Whim of Destiny: The Dover String Quartet
Age sees, but poetry belongs to the young. Feelings are ardent in youth; vitality is greater,
the music clearer. There is more living, but less investment. So there’s an equality in the
times of life, a mutual striving.
The lights from the control room had turned the backdrop into a surprisingly majestic
white. Randy Grobe, proprietor of The Frog and Swan and TCA floral arranger for twenty
years now, noticed the white dogwood and viburnum he’d collected had not blossomed
as fully as he’d expected. They were spare, and rose loftily from the bookend urns on the tan
stage, which was empty, except for four black chairs and stands.
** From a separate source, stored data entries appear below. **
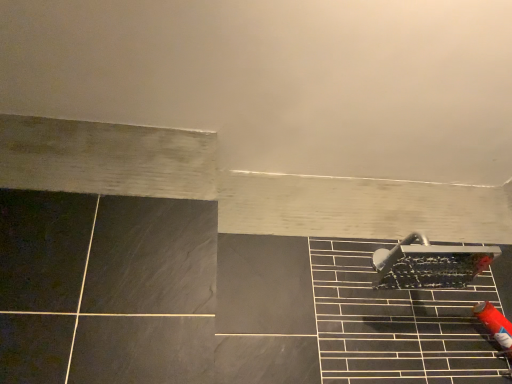 This screenshot has height=384, width=512. What do you see at coordinates (430, 264) in the screenshot?
I see `satin nickel showerhead at lower right` at bounding box center [430, 264].

Image resolution: width=512 pixels, height=384 pixels. What are the coordinates of `satin nickel showerhead at lower right` in the screenshot? It's located at (430, 264).

Describe the element at coordinates (397, 324) in the screenshot. I see `matte black tile at lower right` at that location.

What are the coordinates of `matte black tile at lower right` in the screenshot? It's located at (397, 324).

Where is `satin nickel showerhead at lower right`? The width and height of the screenshot is (512, 384). satin nickel showerhead at lower right is located at coordinates (430, 264).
But there was only one stand like music stands used to be, where you would reach forward
at the appropriate moment to turn the printed paper to the next page—this suggesting a nod to the composer who wrote the music, and to the poetry that bequeathed the name to the
performers now entering, looking neo-Victorian and cosmopolitan, onto the Dover beach between the cliffs and the spraying sea.
Thus began the concert of The Dover String Quartet last Thursday night at the Tryon Fine
Arts Center, the power exhilarating and the vision striking. The artists were violinists Joel Link
and Brian Lee, violist Milena Pajaro-van de Stadt, and cellist Camden Shaw. Loyal to the small, prestigious institution that brought them together in 2008, they carry a torch for a famed classmate who arrived some seventy-five years before them, who, of course, they never knew. Samuel Barber, at twenty-one years of age and a student in the Curtis Institute of Music, Rittenhouse Square, Philadelphia, had composed a piece for string quartet and baritone voice, with lyrics and title taken from a poem by a peer of Alfred, Lord Tennyson and Robert Browning. The poem’s title is “Dover Beach”. Its author is Matthew Arnold(1822-1888).
In taking the name “Dover”, they inadvertently received the imprimatur and blessing of this also great but less heralded voice, Matthew Arnold’s poems and writings of social and literary criticism prefiguring modernity, the T. S. Eliots and the Ray Bradburys, “The Waste Land”s and the “Fahrenheit 451”s written by ensuing generations. And now, in this post-modern era in which an i-pad is the music stand, the message has not lost its messenger. The structure of human government falls. He finishes “Worldly Place” with “The aids to noble life are all within.” “East London” ends with “Thou mak’st the heaven thou hop’st indeed thy home.” Growing up, he lived in the Lake District near Wordsworth, a family friend. His father was a renown clergyman, but he himself parted ways with religion. He believed its value had been compromised, presaging the decline of the British Empire itself. And he became an agnostic.
The energy of belief had failed, but the poetry remained, the striving, the hope for meaning of which personal significance is a subset, and he believed his work would endure. “Dover Beach” was published in 1867 in a collection called “New Poems”, but was probably written on his honeymoon in Kent in 1851. Its contains the lines, “Ah, love, let us be true/ To one another!” in a world “Where ignorant armies clash by night.”
The style is simple, direct. It’s beautiful in the hearing, unembroidered and earthy. These words apply to the quartet, as well. But here, there’s a vibrancy, a rock band energy that only youth could pull off, that could shake the earth in the Shostakovich and stare unbelief in the face in “Ainsi la nuit”.
Matthew Arnold died travelling on a tram to the Liverpool harbor to meet his daughter coming to visit him from America. He didn’t get to see her. And he didn’t know why.